Wij moeten erop letten, dat wij niet overleggen, hoe gemeen en vreselijk ze wel zijn.

Want het is des duivels koopwaar, het zijn zeer besmettelijke dingen: hoe meer wij er ons mee ophouden, hoe meer we erdoor bezoedeld raken. Daarom is het geraden dat men, zodra ons zulke lasterlijke gedachten te binnen komen, z'n hart ertegen verheft en ze met een stijf gemoed tegenstaat en verfoeit, en alleen maar zegt: "Er staat geschreven! er staat geschreven! " zoals onze Zaligmaker ook deed, Matth. 4, vs. 4, 7, 10, v.

En wanneer ze vaak terugkomen en telkens weer onder leiding van de satan met nieuwe aanvallen en met meer kracht worden aangevoerd en ingeblazen, dan moeten we bedenken, dat het de plicht van een onoverwinnelijke soldaat is, om niet alleen 's vijands aanval en aandrang te doorstaan, maar ook het rekken en ongerief van een langdurige belegering te verdragen.
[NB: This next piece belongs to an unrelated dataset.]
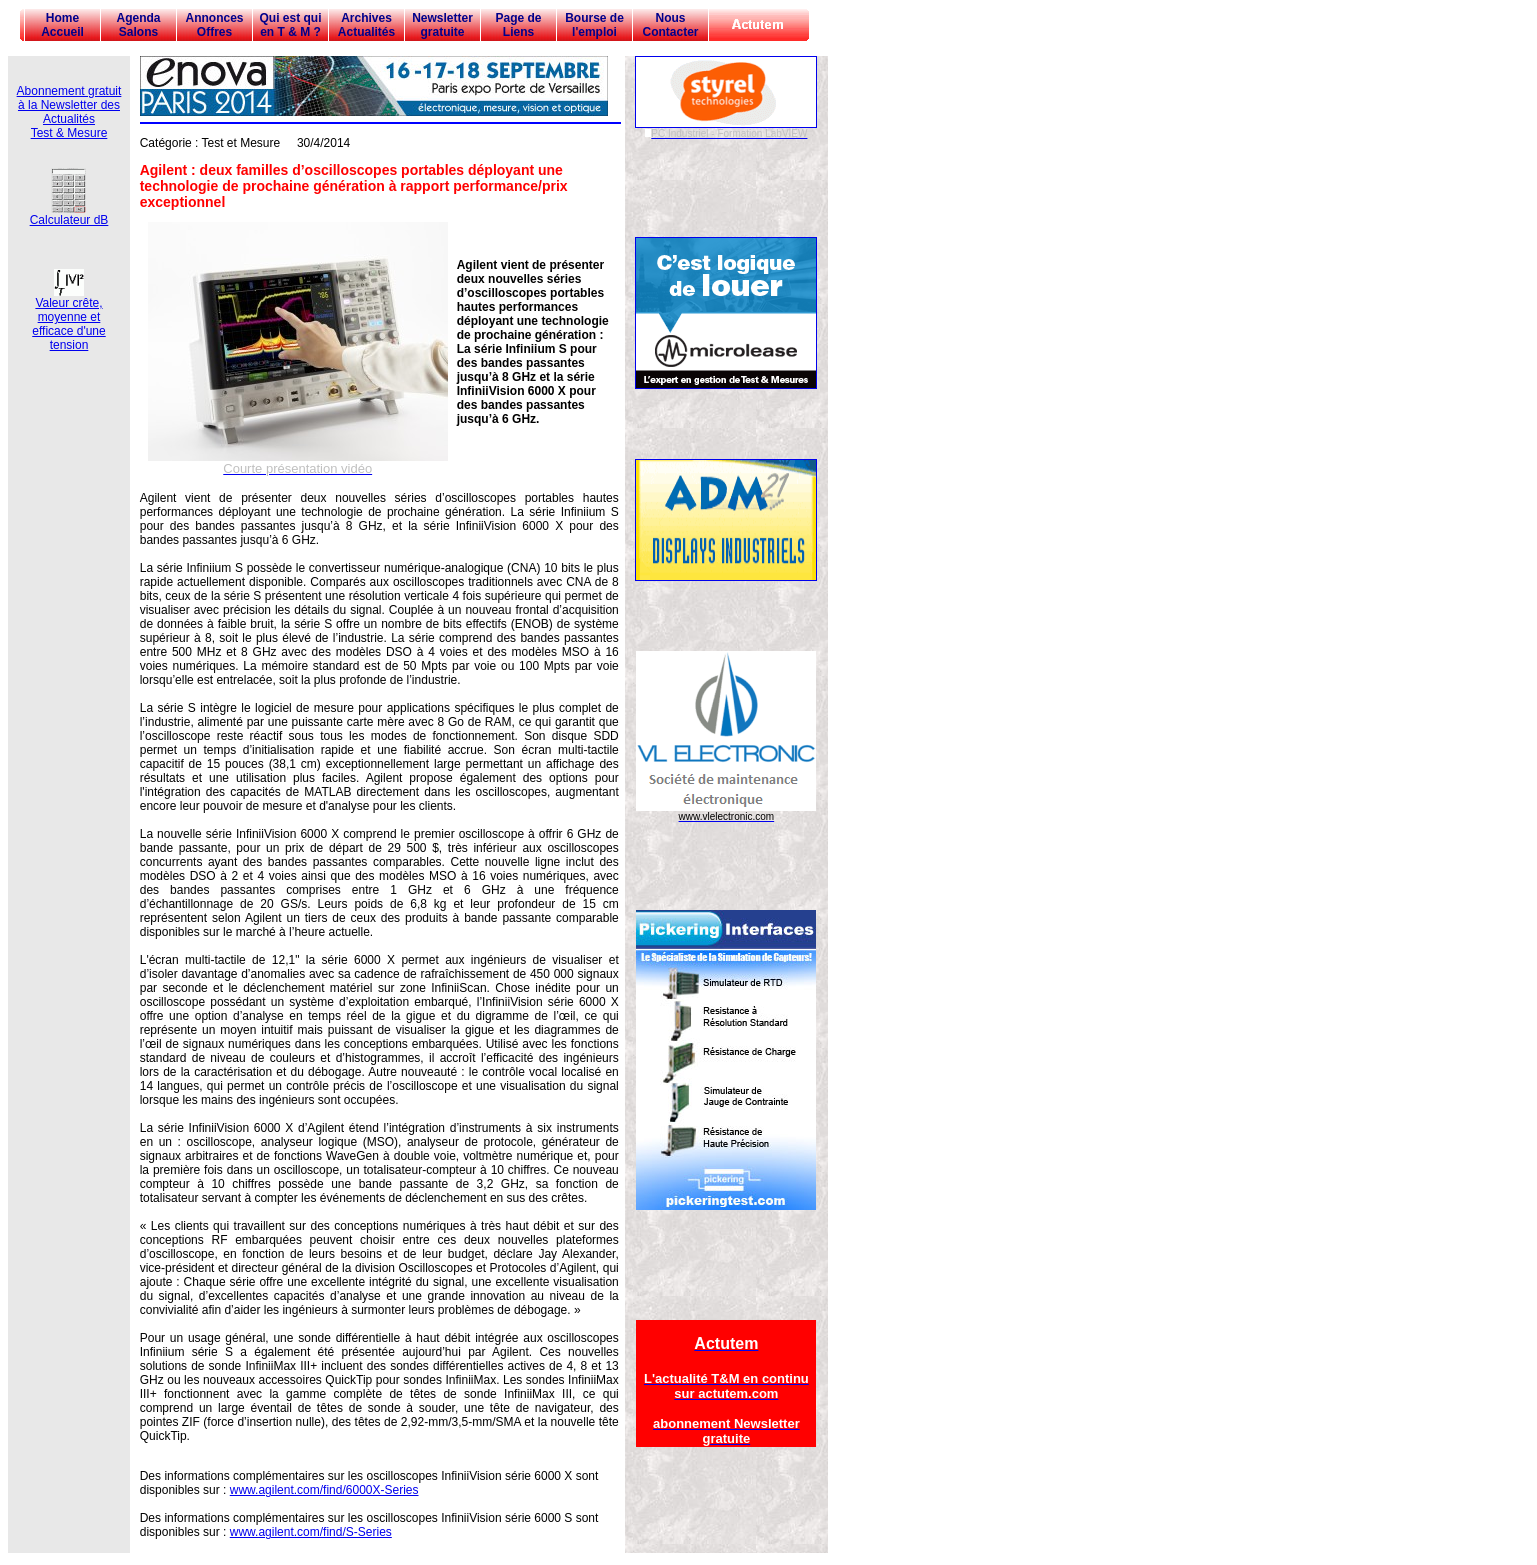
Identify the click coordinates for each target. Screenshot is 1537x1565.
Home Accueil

En wanneer men dat volhoudt, zal ook ons tenslotte hetzelfde overkomen, als Christus: "Toen liet de duivel van Hem af, en ziet, de engelen zijn gekomen en dienden Hem."

Dat bedoelde ook die genoemde Johannes Climacus in het aangehaalde citaat: "Wie zich, zegt hij, door de lastergeest ontsteld vindt en daarvan verlost wil worden, weet zeker, dat zijn ziel niet de oorzaak van zulke gedachten is, maar dat het die onreine geest is, die eens tegen Christus sprak: Dit alles zal ik U geven, indien Gij, nedervallende, mij aanbidt! Daarom moeten ook wij hem afwijzen en niet letten op wat door hem beweerd wordt, maar ronduit verklaren: ga weg van mij, satan, ik zal de Heere mijn God aanbidden en Hem alleen dienen! uw bedrog en woorden zullen op uw hoofd terugkeren, en uw lastering zal op uw nek neerdalen, in deze en in de toekomende eeuw."
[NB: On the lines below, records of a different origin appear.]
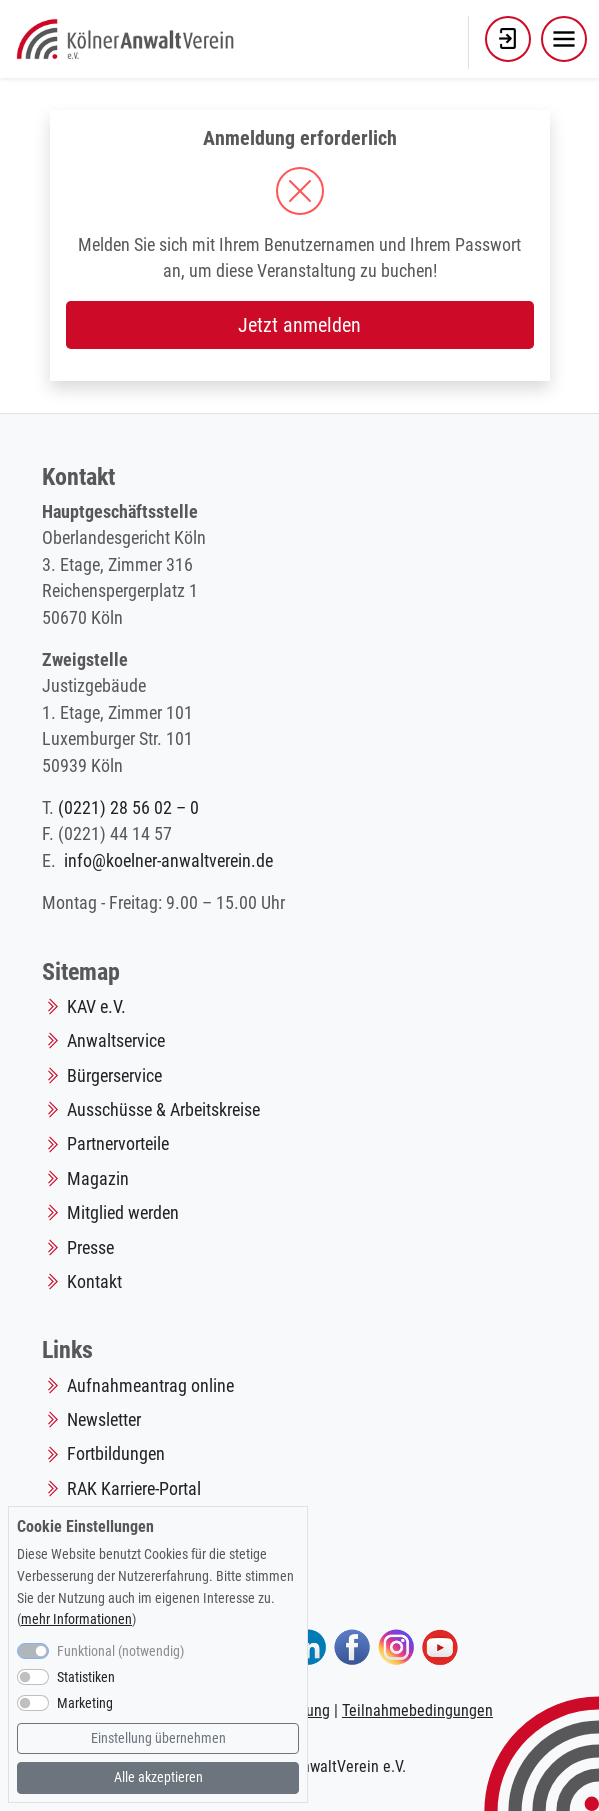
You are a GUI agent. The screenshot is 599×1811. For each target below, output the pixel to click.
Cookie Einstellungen (85, 1526)
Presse (90, 1248)
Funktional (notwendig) (120, 1651)
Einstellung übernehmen (158, 1738)
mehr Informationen (76, 1619)
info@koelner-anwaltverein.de (168, 861)
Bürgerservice (114, 1076)
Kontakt (94, 1282)
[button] (508, 39)
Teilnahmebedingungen (417, 1710)
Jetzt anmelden (299, 325)
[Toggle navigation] (564, 39)
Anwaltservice (116, 1041)
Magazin (98, 1179)
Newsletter (104, 1420)
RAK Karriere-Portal (134, 1489)
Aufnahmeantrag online (150, 1386)
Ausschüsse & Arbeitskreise (163, 1110)
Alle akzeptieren (158, 1777)
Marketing (85, 1703)
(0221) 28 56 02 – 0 (128, 808)
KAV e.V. (96, 1007)
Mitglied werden (123, 1213)
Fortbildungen (116, 1454)
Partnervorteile (118, 1144)
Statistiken (86, 1677)
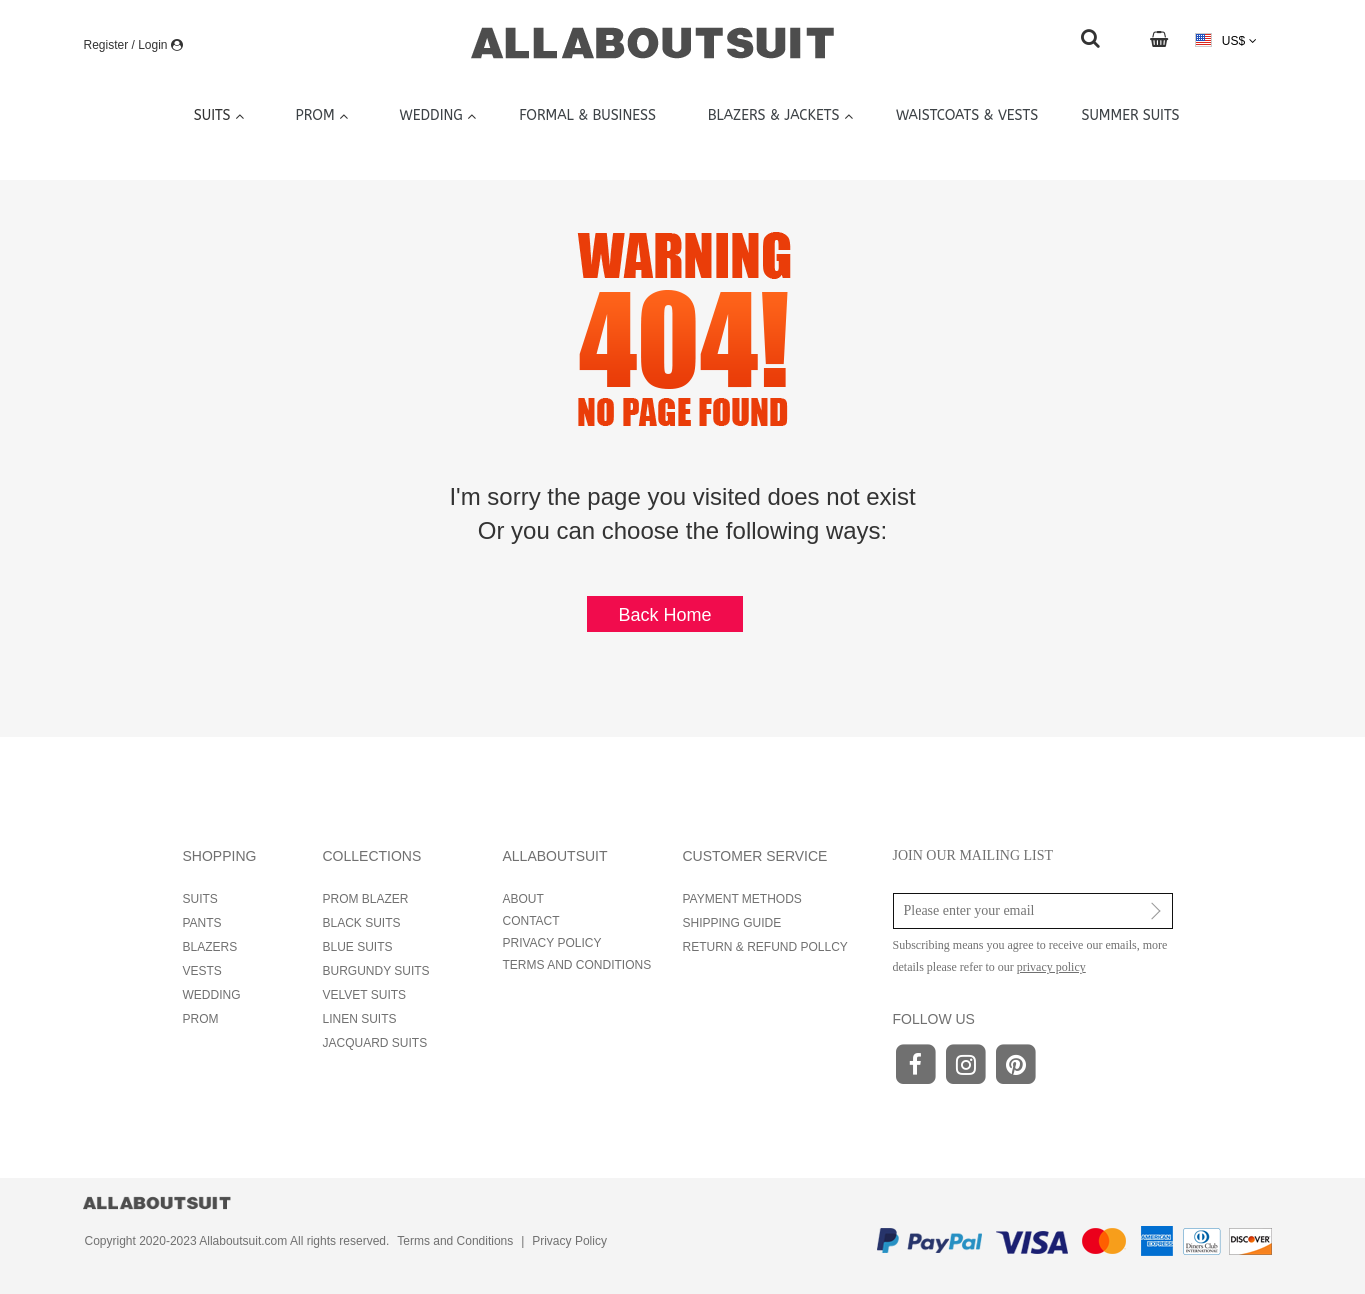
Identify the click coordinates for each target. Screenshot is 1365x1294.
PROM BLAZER (366, 899)
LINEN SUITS (360, 1019)
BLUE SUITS (358, 947)
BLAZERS (210, 947)
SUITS (200, 899)
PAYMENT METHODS (742, 899)
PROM (201, 1019)
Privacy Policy (569, 1241)
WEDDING (212, 995)
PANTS (202, 923)
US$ (1225, 40)
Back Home (664, 615)
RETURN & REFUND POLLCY (765, 947)
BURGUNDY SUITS (376, 971)
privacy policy (1051, 967)
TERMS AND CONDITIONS (577, 965)
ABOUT (523, 899)
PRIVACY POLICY (552, 943)
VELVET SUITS (365, 995)
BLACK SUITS (362, 923)
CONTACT (531, 921)
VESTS (202, 971)
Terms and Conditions (455, 1241)
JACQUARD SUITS (375, 1043)
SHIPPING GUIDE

Gerson placht te zeggen, dat men zulke gemene gedachten daarvoor moest houden, alsof de ganzen tegen ons snaterden. Want, zei hij, hoe meer ge met satan gaat redene-ren, hoe meer hij u zal kwellen.
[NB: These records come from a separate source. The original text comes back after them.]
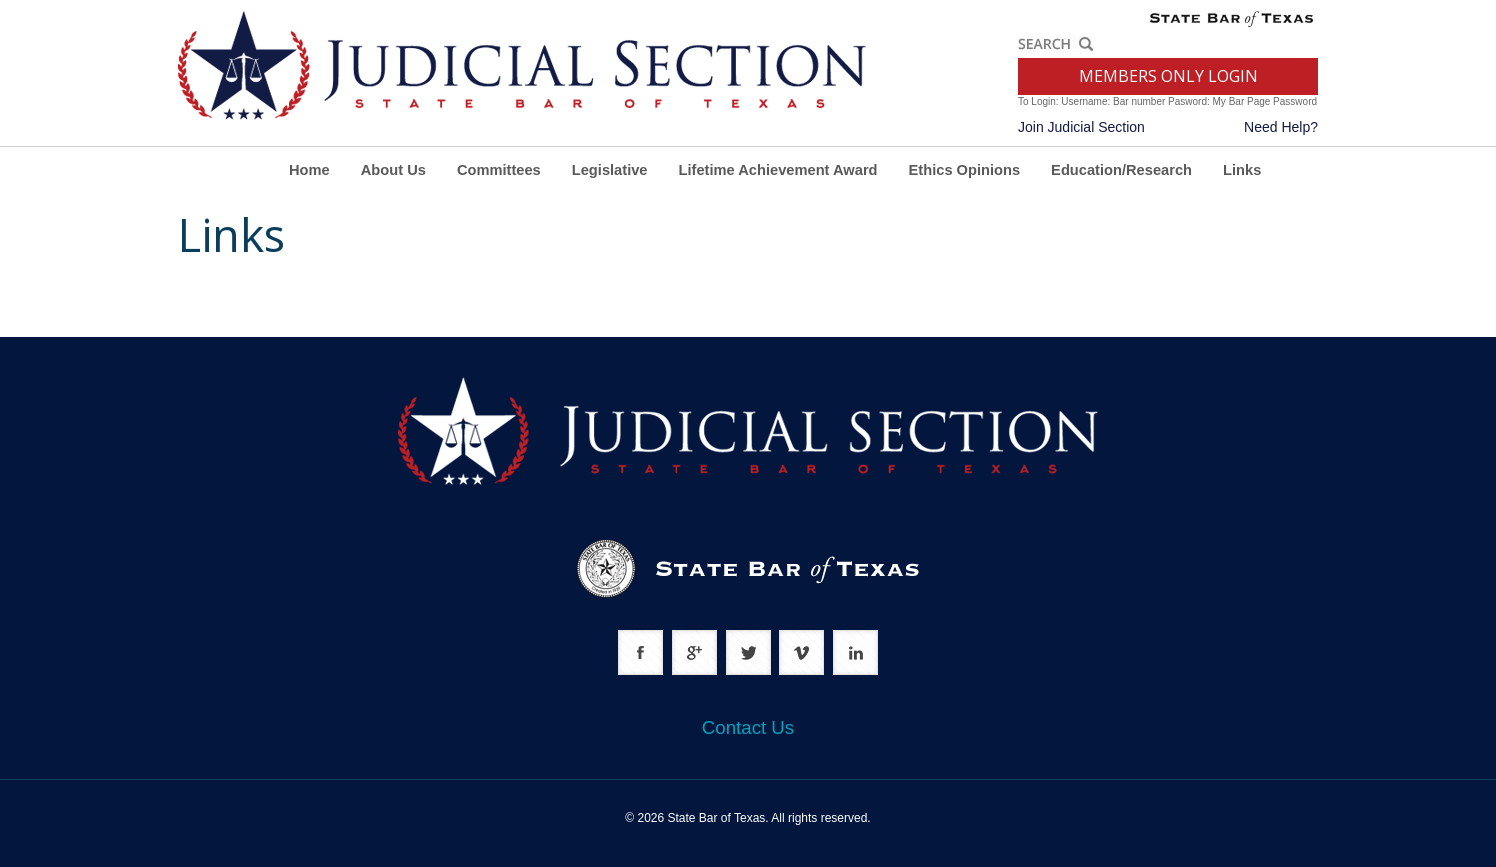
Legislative (610, 170)
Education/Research (1121, 170)
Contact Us (748, 727)
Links (1242, 170)
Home (309, 170)
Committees (499, 170)
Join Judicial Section (1081, 127)
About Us (393, 170)
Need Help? (1281, 127)
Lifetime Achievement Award (778, 170)
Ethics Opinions (965, 170)
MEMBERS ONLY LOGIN (1168, 76)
Deze raad geven in het algemeen alle godgeleerden en practicijns, zelfs de rooms-katholieke. Albertus Magnus zegt in zijn aangename traktaatje over het aanhangen van God: "Indien het godslasteringen zijn en zeer gemene gedachten, dan moet ge vóór alles hieraan vasthouden, dat ge er niets beter tegen doen kunt, dan op zulke fantasieën geen acht te slaan, ook al zijn de godslasteringen nog zo schandelijk, gemeen en vreselijk. Alleen moet ge er geen aandacht aan besteden, maar ze verachten en ze uzelf niet aanrekenen of uzelf ermee kwellen. Want ongetwijfeld zal de vijand op de vlucht slaan, als ge hem en zijn aanhangers zó verachten zult. Want hij is bijzonder hoogmoedig, hij duldt het niet om veracht of afgewezen te worden.

Daarom is het de beste remedie om er niet veel op te letten, evenmin als We dat doen op de muggen, die - tegen onze zin - voor onze ogen vliegen.

Evenzo schrijft Bonaventura: "De aanvechtingen tegen het geloof en van de lasterlijke geest en dergelijke, kunnen wij noch ontvluchten noch met tegenkanting overwinnen.

Hoe meer wij daardoor op onszelf verontwaardigd worden en ermee disputeren, des te

meer wordt hun woede en razernij maar opgewekt. Maar men moet er niet om geven, noch ervoor vrezen, mits men ze niet heeft ingewilligd, en hun bedreigingen geduldig als een soort duivels gefluister verdraagt. Want het kan op geen andere manier bedwongen worden. Zulke aanvechtingen plegen voor de Godvruchtigen zonder gevaar te zijn, maar wel zijn het vaak voorboden van een grotere genade in de toekomst, en van meer vertroostingen; en ze zuiveren de zonden uit."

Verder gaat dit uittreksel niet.